Extracted records:
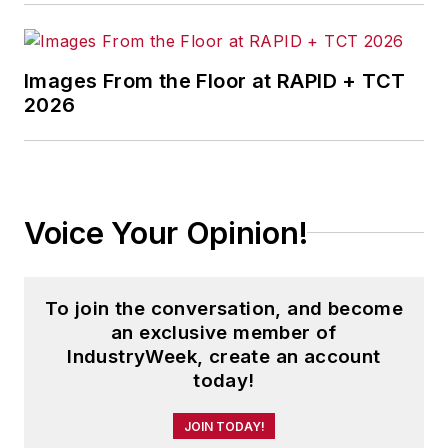
Images From the Floor at RAPID + TCT
2026
Voice Your Opinion!
To join the conversation, and become
an exclusive member of
IndustryWeek, create an account
today!
JOIN TODAY!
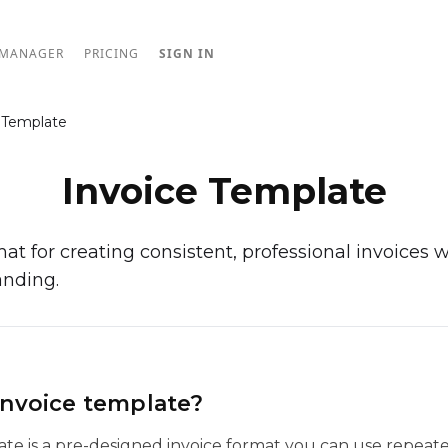
 MANAGER
PRICING
SIGN IN
 Template
Invoice Template
at for creating consistent, professional invoices w
anding.
invoice template?
ate is a pre-designed invoice format you can use repeate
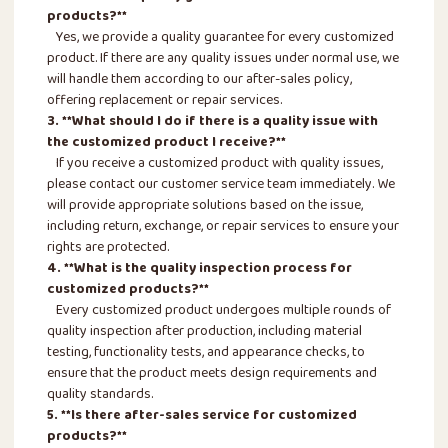
products?**
Yes, we provide a quality guarantee for every customized
product. If there are any quality issues under normal use, we
will handle them according to our after-sales policy,
offering replacement or repair services.
3. **What should I do if there is a quality issue with
the customized product I receive?**
If you receive a customized product with quality issues,
please contact our customer service team immediately. We
will provide appropriate solutions based on the issue,
including return, exchange, or repair services to ensure your
rights are protected.
4. **What is the quality inspection process for
customized products?**
Every customized product undergoes multiple rounds of
quality inspection after production, including material
testing, functionality tests, and appearance checks, to
ensure that the product meets design requirements and
quality standards.
5. **Is there after-sales service for customized
products?**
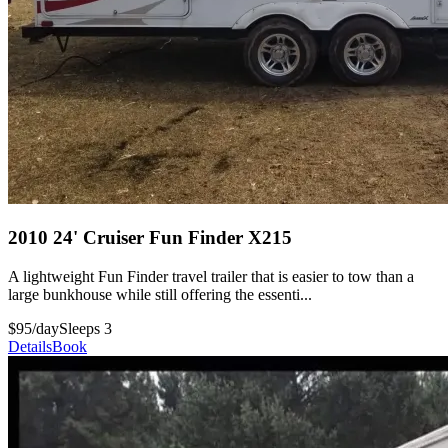
2010 24' Cruiser Fun Finder X215
A lightweight Fun Finder travel trailer that is easier to tow than a
large bunkhouse while still offering the essenti...
$95/day
Sleeps 3
Details
Book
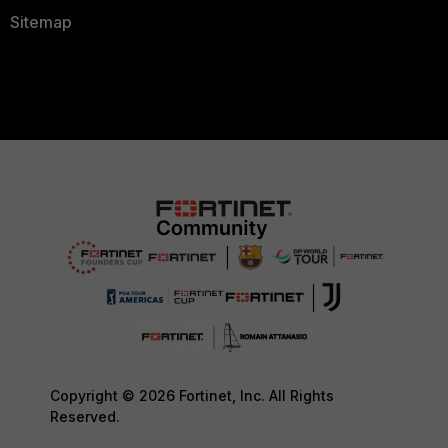
Sitemap
Copyright © 2026 Fortinet, Inc. All Rights
Reserved.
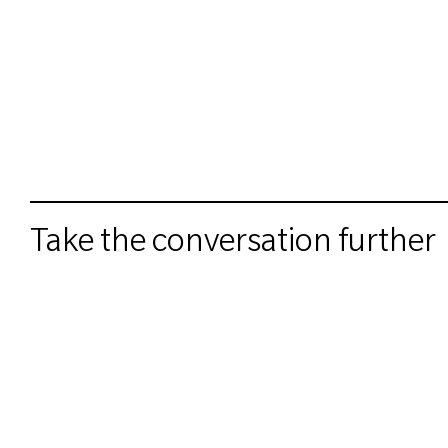
Take the conversation further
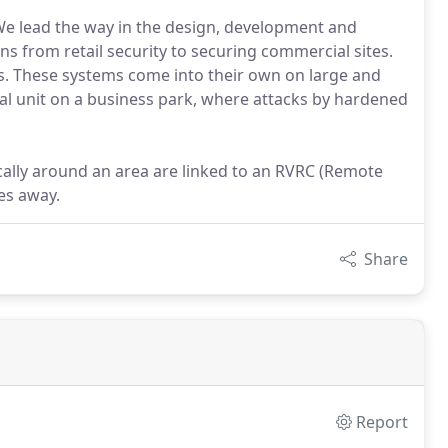
We lead the way in the design, development and
ons from retail security to securing commercial sites.
s. These systems come into their own on large and
al unit on a business park, where attacks by hardened
cally around an area are linked to an RVRC (Remote
es away.
Share
Report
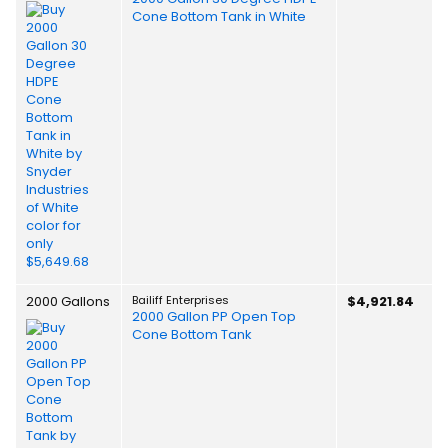
Cone Bottom Tank in White
2000 Gallons
Bailiff Enterprises
$4,921.84
2000 Gallon PP Open Top
Cone Bottom Tank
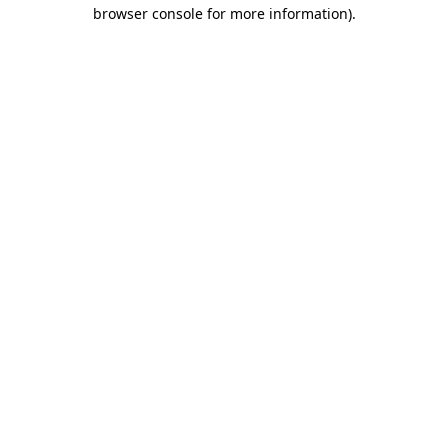
browser console for more information).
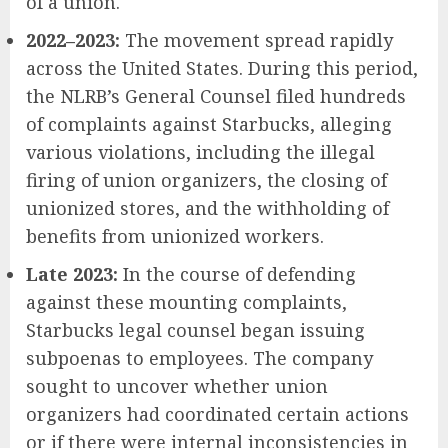
of a union.
2022–2023:
The movement spread rapidly
across the United States. During this period,
the NLRB’s General Counsel filed hundreds
of complaints against Starbucks, alleging
various violations, including the illegal
firing of union organizers, the closing of
unionized stores, and the withholding of
benefits from unionized workers.
Late 2023:
In the course of defending
against these mounting complaints,
Starbucks legal counsel began issuing
subpoenas to employees. The company
sought to uncover whether union
organizers had coordinated certain actions
or if there were internal inconsistencies in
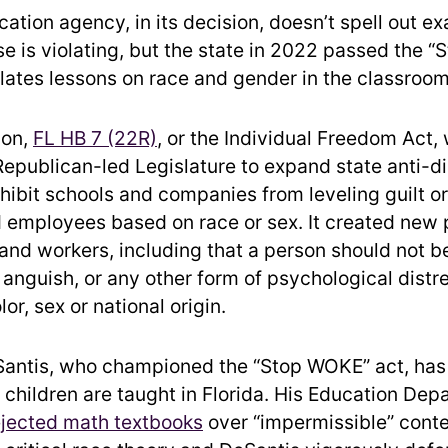
cation agency, in its decision, doesn’t spell out e
se is violating, but the state in 2022 passed the 
ulates lessons on race and gender in the classroom
ion,
FL HB 7 (22R)
, or the Individual Freedom Act
 Republican-led Legislature to expand state anti-d
hibit schools and companies from leveling guilt o
 employees based on race or sex. It created new 
 and workers, including that a person should not b
t, anguish, or any other form of psychological distr
lor, sex or national origin.
antis, who championed the “Stop WOKE” act, has
children are taught in Florida. His Education Dep
ejected math textbooks
over “impermissible” conte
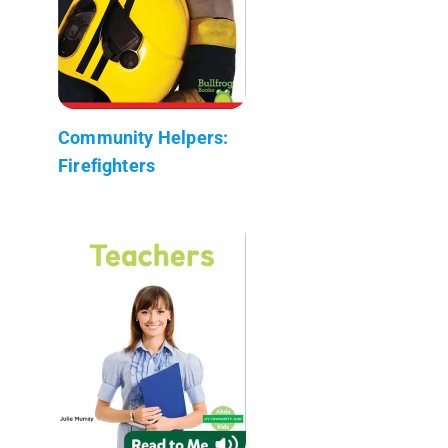
Community Helpers:
Firefighters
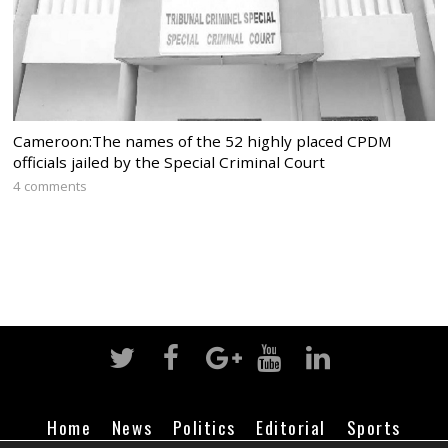
Cameroon:The names of the 52 highly placed CPDM
officials jailed by the Special Criminal Court
4 comments
Home
News
Politics
Editorial
Sports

WHAT THIS TASK INVOLVES>
Counting only lines with the word "sales" in them, say how many there are in the entries above, with no other words.

SOLUTION TO THE EXERCISE>
2